AIM OF THE EXERCISE | From the records below, copy each line in which the string "alimentos" occurs.
+ + + +
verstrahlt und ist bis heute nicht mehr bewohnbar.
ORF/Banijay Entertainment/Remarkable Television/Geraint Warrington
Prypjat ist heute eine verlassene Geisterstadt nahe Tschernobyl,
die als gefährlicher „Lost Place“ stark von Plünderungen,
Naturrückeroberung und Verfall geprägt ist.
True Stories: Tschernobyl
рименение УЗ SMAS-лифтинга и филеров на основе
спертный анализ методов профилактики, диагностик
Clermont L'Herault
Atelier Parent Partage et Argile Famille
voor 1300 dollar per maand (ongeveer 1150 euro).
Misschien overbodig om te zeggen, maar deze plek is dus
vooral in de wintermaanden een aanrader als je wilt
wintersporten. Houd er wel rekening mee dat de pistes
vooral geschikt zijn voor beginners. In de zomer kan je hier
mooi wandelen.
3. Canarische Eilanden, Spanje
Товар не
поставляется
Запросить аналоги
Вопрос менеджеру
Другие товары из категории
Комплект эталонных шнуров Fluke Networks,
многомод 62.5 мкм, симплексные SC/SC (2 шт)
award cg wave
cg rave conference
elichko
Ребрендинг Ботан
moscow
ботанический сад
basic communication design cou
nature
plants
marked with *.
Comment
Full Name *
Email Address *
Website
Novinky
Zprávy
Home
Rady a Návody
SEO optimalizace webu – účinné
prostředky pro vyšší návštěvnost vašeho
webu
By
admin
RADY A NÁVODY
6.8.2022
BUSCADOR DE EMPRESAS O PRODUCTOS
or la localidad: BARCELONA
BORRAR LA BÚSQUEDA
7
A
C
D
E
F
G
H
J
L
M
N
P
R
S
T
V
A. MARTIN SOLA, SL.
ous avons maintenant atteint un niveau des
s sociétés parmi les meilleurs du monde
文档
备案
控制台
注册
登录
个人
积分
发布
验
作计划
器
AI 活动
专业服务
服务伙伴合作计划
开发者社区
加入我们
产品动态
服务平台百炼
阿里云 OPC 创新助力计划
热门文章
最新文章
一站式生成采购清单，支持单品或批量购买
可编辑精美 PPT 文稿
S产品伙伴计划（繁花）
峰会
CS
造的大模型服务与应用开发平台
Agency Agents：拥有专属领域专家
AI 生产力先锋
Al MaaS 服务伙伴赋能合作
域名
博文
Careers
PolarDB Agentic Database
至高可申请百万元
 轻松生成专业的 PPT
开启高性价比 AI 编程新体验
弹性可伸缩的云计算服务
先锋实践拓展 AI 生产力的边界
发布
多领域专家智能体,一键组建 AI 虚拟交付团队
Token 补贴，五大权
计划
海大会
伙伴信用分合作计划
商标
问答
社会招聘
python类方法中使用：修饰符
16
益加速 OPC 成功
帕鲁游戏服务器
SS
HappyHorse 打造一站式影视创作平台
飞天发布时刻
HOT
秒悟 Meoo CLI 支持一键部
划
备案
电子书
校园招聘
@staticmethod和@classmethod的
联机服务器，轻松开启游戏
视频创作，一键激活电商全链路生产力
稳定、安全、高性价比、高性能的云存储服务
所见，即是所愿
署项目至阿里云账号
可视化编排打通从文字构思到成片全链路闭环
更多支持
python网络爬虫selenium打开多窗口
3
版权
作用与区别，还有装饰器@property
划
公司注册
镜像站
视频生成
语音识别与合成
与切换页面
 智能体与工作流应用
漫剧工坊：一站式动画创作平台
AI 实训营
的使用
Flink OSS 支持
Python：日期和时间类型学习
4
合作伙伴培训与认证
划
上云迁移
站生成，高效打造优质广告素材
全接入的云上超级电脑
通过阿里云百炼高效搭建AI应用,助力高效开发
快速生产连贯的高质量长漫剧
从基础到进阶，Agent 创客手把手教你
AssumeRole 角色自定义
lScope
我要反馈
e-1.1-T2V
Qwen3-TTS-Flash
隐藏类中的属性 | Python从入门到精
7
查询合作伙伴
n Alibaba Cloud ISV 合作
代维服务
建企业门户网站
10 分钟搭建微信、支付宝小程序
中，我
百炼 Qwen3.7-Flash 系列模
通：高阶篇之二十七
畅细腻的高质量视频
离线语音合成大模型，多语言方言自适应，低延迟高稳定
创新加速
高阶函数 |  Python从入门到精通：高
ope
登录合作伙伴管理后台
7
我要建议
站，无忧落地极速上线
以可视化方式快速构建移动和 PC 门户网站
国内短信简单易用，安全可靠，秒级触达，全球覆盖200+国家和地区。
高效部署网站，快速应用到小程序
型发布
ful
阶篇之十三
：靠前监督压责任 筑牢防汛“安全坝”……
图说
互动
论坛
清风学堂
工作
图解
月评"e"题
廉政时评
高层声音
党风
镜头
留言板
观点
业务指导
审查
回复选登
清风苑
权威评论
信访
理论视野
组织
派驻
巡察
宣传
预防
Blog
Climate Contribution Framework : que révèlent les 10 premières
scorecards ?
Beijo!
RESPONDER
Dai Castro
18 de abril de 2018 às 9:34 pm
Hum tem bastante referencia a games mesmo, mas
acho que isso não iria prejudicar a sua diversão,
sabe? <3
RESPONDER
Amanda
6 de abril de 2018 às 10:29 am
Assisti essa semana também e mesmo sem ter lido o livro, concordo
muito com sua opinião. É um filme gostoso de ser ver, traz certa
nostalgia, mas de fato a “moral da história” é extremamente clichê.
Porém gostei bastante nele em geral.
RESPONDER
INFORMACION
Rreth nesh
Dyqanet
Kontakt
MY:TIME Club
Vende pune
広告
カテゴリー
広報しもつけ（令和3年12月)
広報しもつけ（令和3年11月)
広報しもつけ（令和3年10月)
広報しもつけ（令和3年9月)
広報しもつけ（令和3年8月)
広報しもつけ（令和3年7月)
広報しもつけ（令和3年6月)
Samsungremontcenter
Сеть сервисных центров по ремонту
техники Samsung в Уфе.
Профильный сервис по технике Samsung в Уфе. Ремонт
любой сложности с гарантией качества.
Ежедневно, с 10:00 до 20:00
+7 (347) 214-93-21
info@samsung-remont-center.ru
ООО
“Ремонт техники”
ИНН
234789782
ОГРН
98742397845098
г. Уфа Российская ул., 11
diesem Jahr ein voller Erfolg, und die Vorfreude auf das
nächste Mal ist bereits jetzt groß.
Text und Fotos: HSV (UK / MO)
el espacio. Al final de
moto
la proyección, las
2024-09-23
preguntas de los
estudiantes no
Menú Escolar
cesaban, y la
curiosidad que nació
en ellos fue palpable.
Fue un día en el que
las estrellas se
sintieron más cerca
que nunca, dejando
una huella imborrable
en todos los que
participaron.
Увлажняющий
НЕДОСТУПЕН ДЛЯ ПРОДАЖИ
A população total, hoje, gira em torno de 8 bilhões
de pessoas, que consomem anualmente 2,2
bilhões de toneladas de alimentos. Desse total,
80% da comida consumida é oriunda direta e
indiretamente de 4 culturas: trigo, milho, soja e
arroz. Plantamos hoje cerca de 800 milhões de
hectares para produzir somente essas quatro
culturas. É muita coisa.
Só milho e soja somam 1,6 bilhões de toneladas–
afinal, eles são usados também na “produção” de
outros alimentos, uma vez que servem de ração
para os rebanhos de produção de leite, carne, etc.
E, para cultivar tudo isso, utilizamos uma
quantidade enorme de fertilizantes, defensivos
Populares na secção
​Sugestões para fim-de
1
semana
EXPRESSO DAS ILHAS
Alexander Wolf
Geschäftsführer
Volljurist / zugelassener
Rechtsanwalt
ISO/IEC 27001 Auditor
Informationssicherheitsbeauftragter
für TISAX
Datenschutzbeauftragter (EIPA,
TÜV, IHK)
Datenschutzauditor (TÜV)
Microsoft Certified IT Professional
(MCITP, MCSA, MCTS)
+ + + +
RESPONSE |
bilhões de toneladas de alimentos. Desse total,
outros alimentos, uma vez que servem de ração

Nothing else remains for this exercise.